People suffering one of the most common cancers could live longer, thanks to ground-breaking work by a doctor at Airedale General Hospital, Steeton.

Research by Dr Peter Turkington, a specialist registrar, has led to new guidelines designed to help doctors spot lung cancer quicker.

They have been included in the Government's lung cancer Management Pathways initiative designed to speed up the process from diagnosis to treatment.

And the findings are to be brought to the attention of the national cancer czar, Dr Mike Richards.

Dr Turkington, 31, who specialises in respiratory medicine, is a co-author of the paper, which has been published in the Postgraduate Medical Journal.

The research revealed that medics were not picking up the disease early enough.

Lung cancer is difficult to spot because it can be hidden by the heart and ribs.

His investigation, carried out when he was at Castle Hill Hospital, Cottingham, near Hull, involved scrutinising the records of 58 patients - mostly men - confirmed as having lung cancer in 1997.

Only 28 patients had had previous X-rays which Dr Turkington and his two colleagues could examine.

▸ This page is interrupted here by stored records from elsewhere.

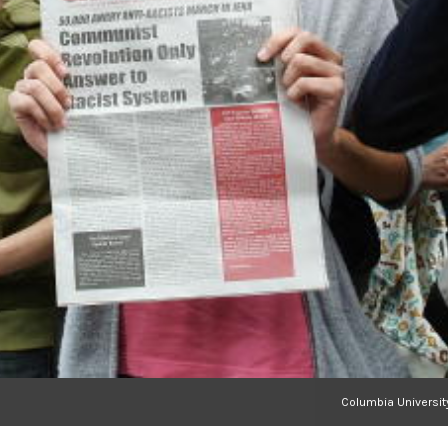
Columbia Universit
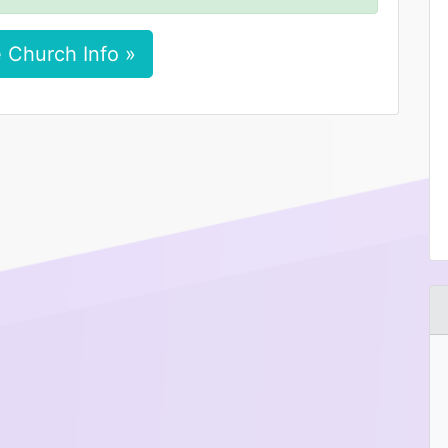
 Church Info »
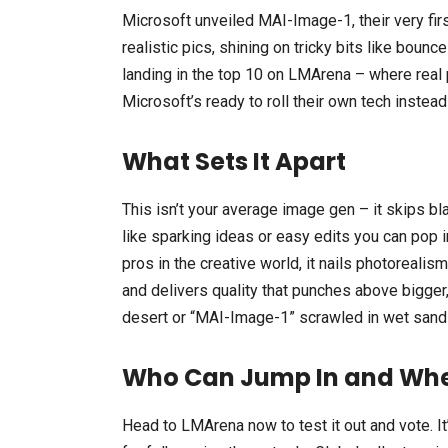
Microsoft unveiled MAI-Image-1, their very first
realistic pics, shining on tricky bits like boun
landing in the top 10 on LMArena – where real 
Microsoft’s ready to roll their own tech instead
What Sets It Apart
This isn’t your average image gen – it skips bla
like sparking ideas or easy edits you can pop i
pros in the creative world, it nails photorealism
and delivers quality that punches above bigger
desert or “MAI-Image-1” scrawled in wet sand 
Who Can Jump In and Wh
Head to LMArena now to test it out and vote. It’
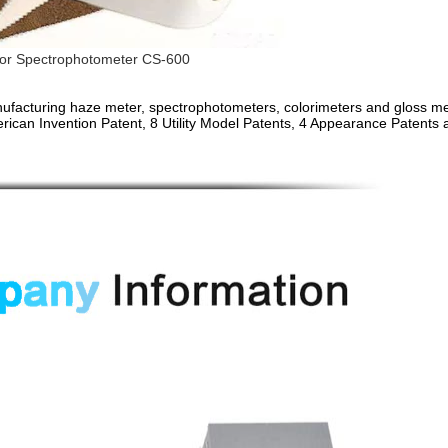
or Spectrophotometer CS-600
facturing haze meter, spectrophotometers, colorimeters and gloss me
rican Invention Patent, 8 Utility Model Patents, 4 Appearance Patents 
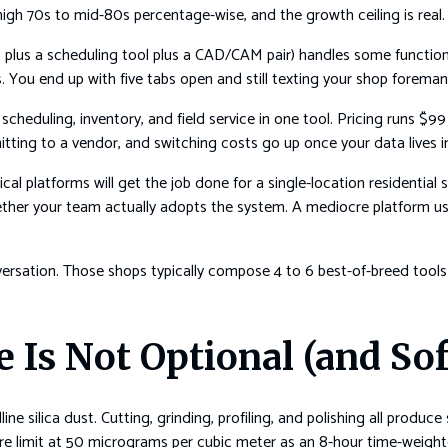
 high 70s to mid-80s percentage-wise, and the growth ceiling is real.
 plus a scheduling tool plus a CAD/CAM pair) handles some function
 You end up with five tabs open and still texting your shop foreman 
scheduling, inventory, and field service in one tool. Pricing runs 
tting to a vendor, and switching costs go up once your data lives i
ical platforms will get the job done for a single-location residentia
ther your team actually adopts the system. A mediocre platform us
versation. Those shops typically compose 4 to 6 best-of-breed tools r
e Is Not Optional (and So
ine silica dust. Cutting, grinding, profiling, and polishing all produc
ure limit at 50 micrograms per cubic meter as an 8-hour time-weigh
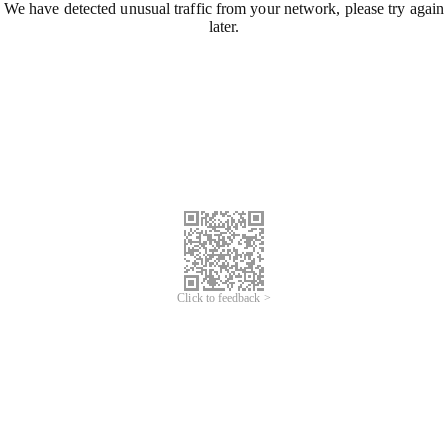
We have detected unusual traffic from your network, please try again
later.
Click to feedback >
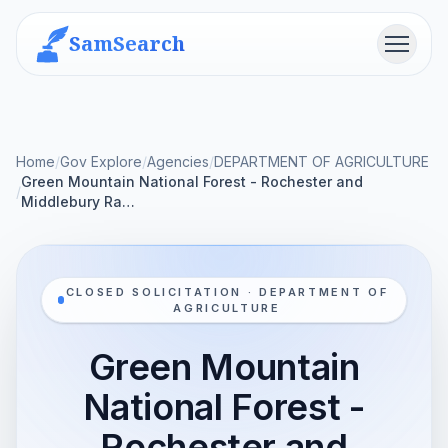
SamSearch
Menu
Home
/
Gov Explore
/
Agencies
/
DEPARTMENT OF AGRICULTURE
Green Mountain National Forest - Rochester and
/
Middlebury Ra…
CLOSED SOLICITATION · DEPARTMENT OF
AGRICULTURE
Green Mountain
National Forest -
Rochester and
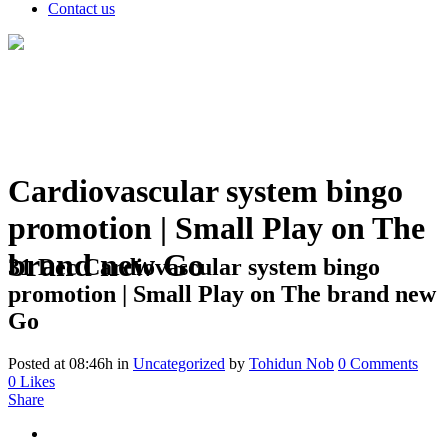
Contact us
Cardiovascular system bingo
promotion | Small Play on The
brand new Go
31 Dec
Cardiovascular system bingo
promotion | Small Play on The brand new
Go
Posted at 08:46h
in
Uncategorized
by
Tohidun Nob
0 Comments
0
Likes
Share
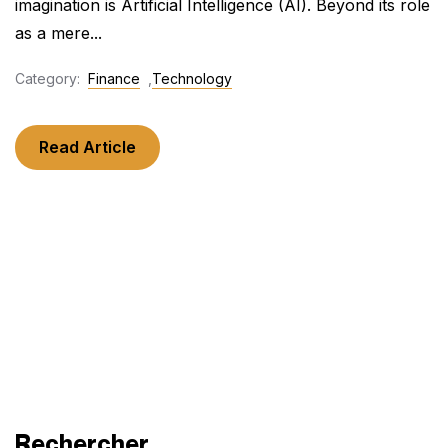
imagination is Artificial Intelligence (AI). Beyond its role
as a mere...
Category:
Finance
,
Technology
Read Article
Rechercher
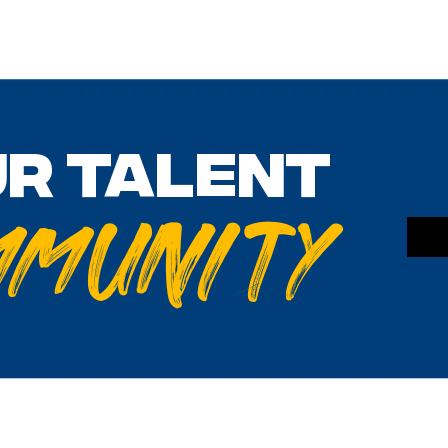
ur talent
mmunity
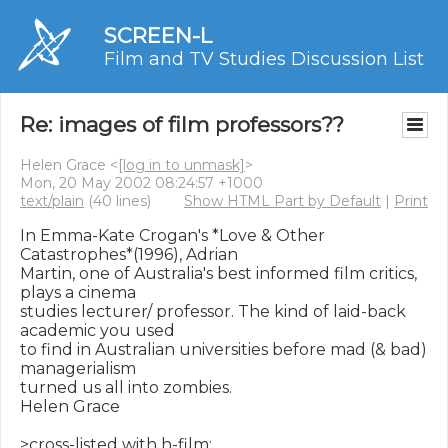
SCREEN-L
Film and TV Studies Discussion List
Re: images of film professors??
Helen Grace <
[log in to unmask]
>
Mon, 20 May 2002 08:24:57 +1000
text/plain
(40 lines)
Show HTML Part by Default
|
Print
In Emma-Kate Crogan's *Love & Other 
Catastrophes*(1996), Adrian

Martin, one of Australia's best informed film critics, 
plays a cinema

studies lecturer/ professor. The kind of laid-back 
academic you used

to find in Australian universities before mad (& bad) 
managerialism

turned us all into zombies.

Helen Grace

>cross-listed with h-film:
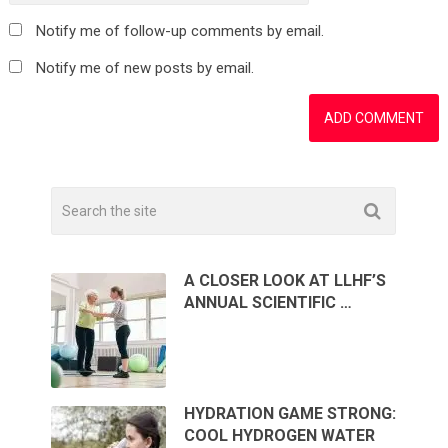
Notify me of follow-up comments by email.
Notify me of new posts by email.
A CLOSER LOOK AT LLHF’S
ANNUAL SCIENTIFIC …
HYDRATION GAME STRONG:
COOL HYDROGEN WATER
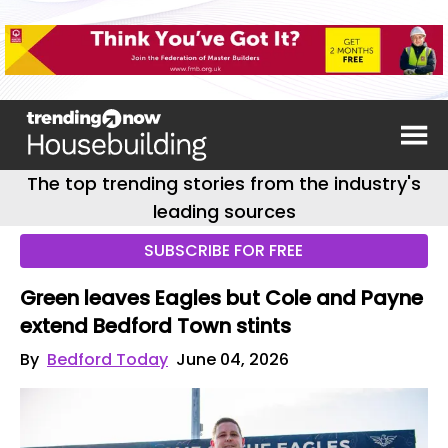
The top trending stories from the industry's
leading sources
SUBSCRIBE FOR FREE
Green leaves Eagles but Cole and Payne
extend Bedford Town stints
By
Bedford Today
June 04, 2026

A total of 19 errors were found in 14 x-rays.

In one patient, abnormalities had been missed twice and the tumour of two other patients had been missed on three separate x-rays.

In 47 per cent, the abnormalities had been missed by the radiologist and the second most common reason for missing a problem was the GP not reading the x-ray report properly.

Dr Turkington said: "Our results have shown that the opportunity for an earlier diagnosis was lost in a considerable proportion of cases

"One of the benefits of picking up lung cancer sooner is that the patient will be given the diagnosis sooner, and any appropriate therapy.

"The Government is now pushing this area in its lung cancer management pathways initiative and every hospital has now to meet certain requirements.

"They have to see patients within a certain time and make a diagnosis within a time limit.

"Airedale already has a very good service and in the Government's review was seen to have excellent care for its lung cancer patients," he said.

Dr John Harvey, a spokesman for the British Thoracic Society, said: "The main risk for patients is that a tumour that was originally operable becomes inoperable because it's spread."

He said the UK needed more lung specialists and radiologists to read chest x-rays.